Exercise objective: Output the listing below verbatim, but drop the images.

Data in this exercise:

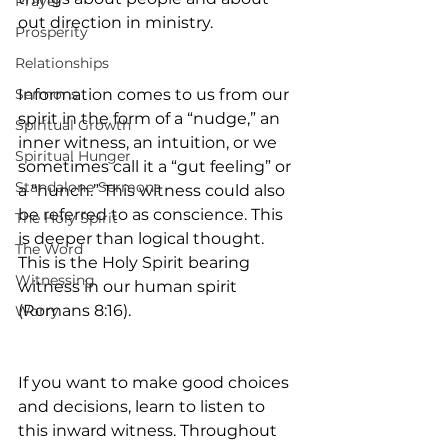
Prayer
out direction in ministry.
Prosperity
Relationships
Sermons
Information comes to us from our 
spirit in the form of a “nudge,” an 
Spiritual Growth
inner witness, an intuition, or we 
Spiritual Hunger
sometimes call it a “gut feeling” or 
Standalone Sermons
a “hunch.” This witness could also 
be referred to as conscience. This 
The Holy Spirit
is deeper than logical thought. 
The Word
This is the Holy Spirit bearing 
Witnessing
witness in our human spirit 
(Romans 8:16).
Worry
If you want to make good choices 
and decisions, learn to listen to 
this inward witness. Throughout 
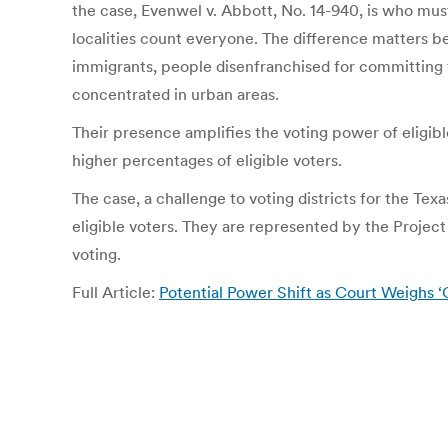
the case, Evenwel v. Abbott, No. 14-940, is who must b
localities count everyone. The difference matters b
immigrants, people disenfranchised for committing f
concentrated in urban areas.
Their presence amplifies the voting power of eligibl
higher percentages of eligible voters.
The case, a challenge to voting districts for the T
eligible voters. They are represented by the Projec
voting.
Full Article:
Potential Power Shift as Court Weighs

Exercise answer:
Prayer
out direction in ministry.
Prosperity
Relationships
Sermons
Information comes to us from our 
spirit in the form of a “nudge,” an 
Spiritual Growth
inner witness, an intuition, or we 
Spiritual Hunger
sometimes call it a “gut feeling” or 
Standalone Sermons
a “hunch.” This witness could also 
be referred to as conscience. This 
The Holy Spirit
is deeper than logical thought. 
The Word
This is the Holy Spirit bearing 
Witnessing
witness in our human spirit 
(Romans 8:16).
Worry
If you want to make good choices 
and decisions, learn to listen to 
this inward witness. Throughout 
the case, Evenwel v. Abbott, No. 14-940, is who must b
localities count everyone. The difference matters b
immigrants, people disenfranchised for committing f
concentrated in urban areas.
Their presence amplifies the voting power of eligibl
higher percentages of eligible voters.
The case, a challenge to voting districts for the T
eligible voters. They are represented by the Projec
voting.
Full Article:
Potential Power Shift as Court Weighs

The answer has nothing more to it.